Lord Parmoor—I concur. I think that there was excessive speed in this case—that is to say, a speed which did not enable the driver to see the deceased until the accident had become inevitable—and therefore that there was negligence on the part of the respondents. As regards the case of contributory negligence, the onus of proving it is on the defenders, and I agree with the learned trial Judge that that onus has not been discharged.

Lord Wrenbury—This is a class of case in whose decision I can feel no satisfaction.
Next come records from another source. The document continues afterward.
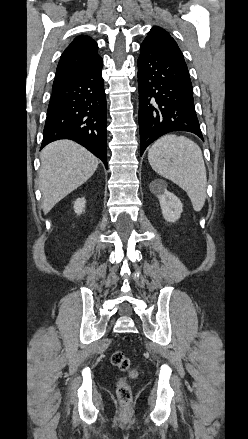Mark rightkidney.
Masks as SVG:
<instances>
[{"label": "right kidney", "instance_id": "ca27d5eb", "mask_svg": "<svg viewBox=\"0 0 248 439\" xmlns=\"http://www.w3.org/2000/svg\"><path fill=\"white\" fill-rule=\"evenodd\" d=\"M85 204H86V200L84 197L77 198L74 201V206H73L75 213H77L78 215L82 214V212H84L85 210Z\"/></svg>", "mask_w": 248, "mask_h": 439}]
</instances>
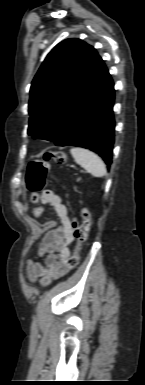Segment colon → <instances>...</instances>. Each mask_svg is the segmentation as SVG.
Wrapping results in <instances>:
<instances>
[{
    "label": "colon",
    "instance_id": "5ec220e1",
    "mask_svg": "<svg viewBox=\"0 0 145 385\" xmlns=\"http://www.w3.org/2000/svg\"><path fill=\"white\" fill-rule=\"evenodd\" d=\"M66 161V154L62 151H51L44 154L43 159L30 164L27 172L26 184L31 193V199L38 202L39 193L45 188L46 177L50 170L51 163L63 164ZM92 224L91 212L83 207L81 210V222L74 224L72 228L73 237L76 240L74 253L69 259V264L75 267L79 261V253L87 240Z\"/></svg>",
    "mask_w": 145,
    "mask_h": 385
}]
</instances>
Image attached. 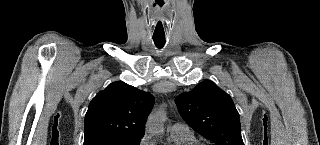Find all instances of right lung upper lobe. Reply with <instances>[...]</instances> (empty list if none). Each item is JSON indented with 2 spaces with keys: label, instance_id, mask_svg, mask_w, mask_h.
<instances>
[{
  "label": "right lung upper lobe",
  "instance_id": "cb5924a9",
  "mask_svg": "<svg viewBox=\"0 0 320 145\" xmlns=\"http://www.w3.org/2000/svg\"><path fill=\"white\" fill-rule=\"evenodd\" d=\"M153 104L149 92L121 81L111 83L89 104L84 143L102 138H142Z\"/></svg>",
  "mask_w": 320,
  "mask_h": 145
}]
</instances>
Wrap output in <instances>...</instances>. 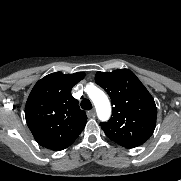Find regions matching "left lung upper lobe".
I'll return each instance as SVG.
<instances>
[{
  "label": "left lung upper lobe",
  "mask_w": 181,
  "mask_h": 181,
  "mask_svg": "<svg viewBox=\"0 0 181 181\" xmlns=\"http://www.w3.org/2000/svg\"><path fill=\"white\" fill-rule=\"evenodd\" d=\"M96 83L110 96L112 117L100 123L106 136L125 148L142 145L153 134L157 108L153 97L129 69L97 72Z\"/></svg>",
  "instance_id": "left-lung-upper-lobe-1"
}]
</instances>
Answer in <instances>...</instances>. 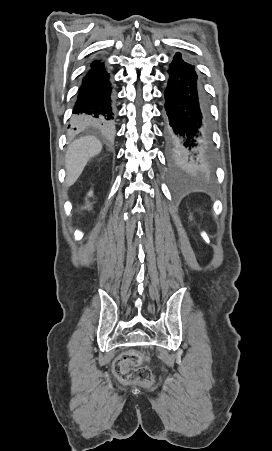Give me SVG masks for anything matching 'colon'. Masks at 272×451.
<instances>
[{
  "instance_id": "colon-1",
  "label": "colon",
  "mask_w": 272,
  "mask_h": 451,
  "mask_svg": "<svg viewBox=\"0 0 272 451\" xmlns=\"http://www.w3.org/2000/svg\"><path fill=\"white\" fill-rule=\"evenodd\" d=\"M138 362H140V358L135 353L131 354L129 358H115V374H124L123 380L127 383H150L152 375L149 365H134Z\"/></svg>"
}]
</instances>
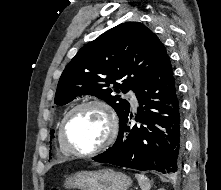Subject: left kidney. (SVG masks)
<instances>
[{"label":"left kidney","mask_w":221,"mask_h":190,"mask_svg":"<svg viewBox=\"0 0 221 190\" xmlns=\"http://www.w3.org/2000/svg\"><path fill=\"white\" fill-rule=\"evenodd\" d=\"M158 190H165V189L161 188V189H158Z\"/></svg>","instance_id":"obj_1"}]
</instances>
It is a pure question of fact which has been found, and there is no question but that there was negligence. The only question before your Lordships is whether there was contributory negligence. The evidence is such that a reasonable person might well find either that the man was, or that he was not, guilty of contributory negligence. The question is whether the defenders have satisfied the onus of proving that he was. It is no doubt my duty, as this case comes not from a jury but from a judge, to accept the responsibility of saying what is the result of the evidence; but in so doing the finding of the judge who saw the witnesses weighs strongly—not so strongly that I may confine myself to asking myself why he was wrong, but to the extent that I may as an appellate judge properly recognise that the Judge of first instance stood in a position of advantage which I myself do not enjoy. It was for the defenders to prove contributory negligence. I think I ought to uphold the Judge of first instance in holding that the defenders have failed to prove it.

Their Lordships reversed the interlocutor appealed from, with costs.

Counsel:

Counsel for the Pursuer and Appellant— J. A. Christie— Melville. Agents— William Geddes, Solicitor, Edinburgh— John Cuthbert, Solicitor, London.

Counsel for the Defenders and Respondents— Macmillan, K.C.— Cooper. Agents— Macpherson & Mackay, S.S.C., Edinburgh— R. S. Taylor, Son, & Humbert, London.